The fascinating story of Charlotte von Mahlsdorf

In pre-WW II Germany, there was not a lot of space for trans people. In fact, the name hadn’t been invented.

They were known as a form of transvestite (cross dresser). For a young trans woman to survive the Nazi regime, then in East Berlin to cope with the German Communist secret police (called ‘the Stasi’), was a remarkable feat.  

And, yet, that is what Charlotte von Mahlsdorf, born Lothar Berfelde, did. 

“I Am My Own Wife” is Doug Wright’s Pulitzer Prize-winning play about Charlotte and her life.  Based on his own interviews with her, and brought to Broadway after her death in 2002, the play has won every major award available to an American Drama.  It ran at Lyric on the Plaza from March 29 through April 9.

Directed by Michael Baron, Lyric’s Artistic Director, “I Am My Own Wife” is an intimate window into a broad and complicated life. This woman had to negotiate, usually on her own, a life under regimes that were motivated in their persecution of ‘otherness’ — and Charlotte is exuberantly ‘other.’

There are more than 30 characters in the play, including Charlotte’s lesbian aunt and the SS officers who threatened her in her youth and the lover she (perhaps reluctantly) turned over to the Stasi for smuggling, and Wright himself. All of these characters are played by one actor.

Matthew Alvin Brown is a very well-respected Oklahoma City actor; his list of credits is long and substantial. This play, however, is a challenge. It’s two hours long, and every single word comes from just one mouth. The actor must convey, without change of costume and without any special effects, the human reality of over 30 people. He must make them real to Charlotte, who tells this story, so they can be real to us. 

Using the old-fashioned museum-style set, designed by Katie Sullivan, as a resource for triggering and explaining memories, Brown let us inside the life and memories of a woman assigned male at birth who killed her abusive father, was sent to reform school, was threatened by Nazi storm troopers, ran a gay (LGBTQ) club in Communist East Berlin, was recruited by the secret police (Stasi), and was eventually awarded Germany’s highest civilian honor for running an unlicensed museum. 

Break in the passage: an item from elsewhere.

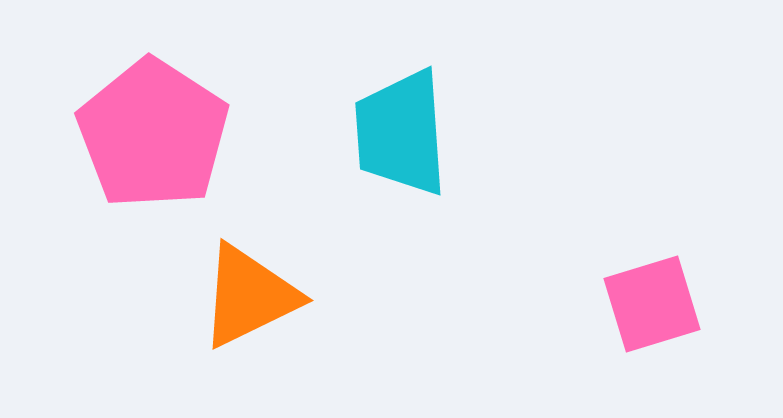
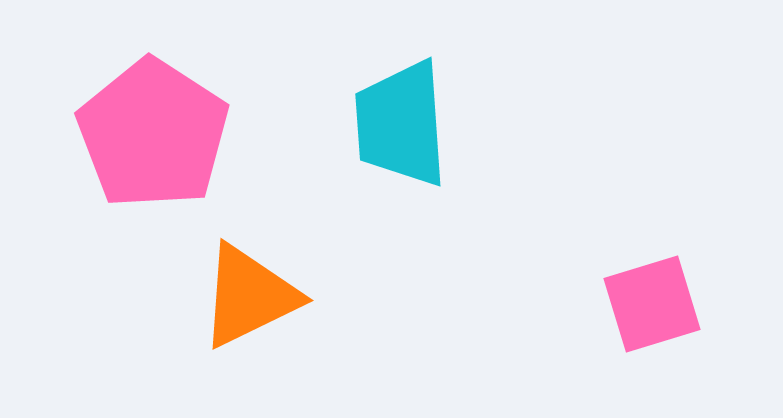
cyan trapezoid: moved 9 px up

This is an incredibly demanding play; Brown has the job of portraying all of the people Charlotte remembers and keeping the audience engaged for the whole two hours of the play. In the hands of a less-talented actor or director, the play could be a dull evening of “talking head” drama. To really function as a piece of dramatic art, it needs the whole focus of the one actor for the whole time as many people filtered through one mind. 

Brown rose to the challenge with subtlety and craft. Using accent, posture, stride, gesture, expression — every element an actor has available to him — he painted the huge palette of Charlotte’s remembered life across the stage at Lyric. He leaves us with questions: Was she in league with the Stasi? Or did she go along with them the way everyone did, to save themselves from arrest and persecution? Was she living in the von Mahlsdorf manor, the side of her museum of late 19th century culture, with permission, or was she squatting there and no one cared enough to evict her? Did she self-promote out of ego, or to preserve the relics of past German glory, and are those different? 

For those of you who saw the show, none of this is a surprise. For those who missed it, I am so sorry for your loss.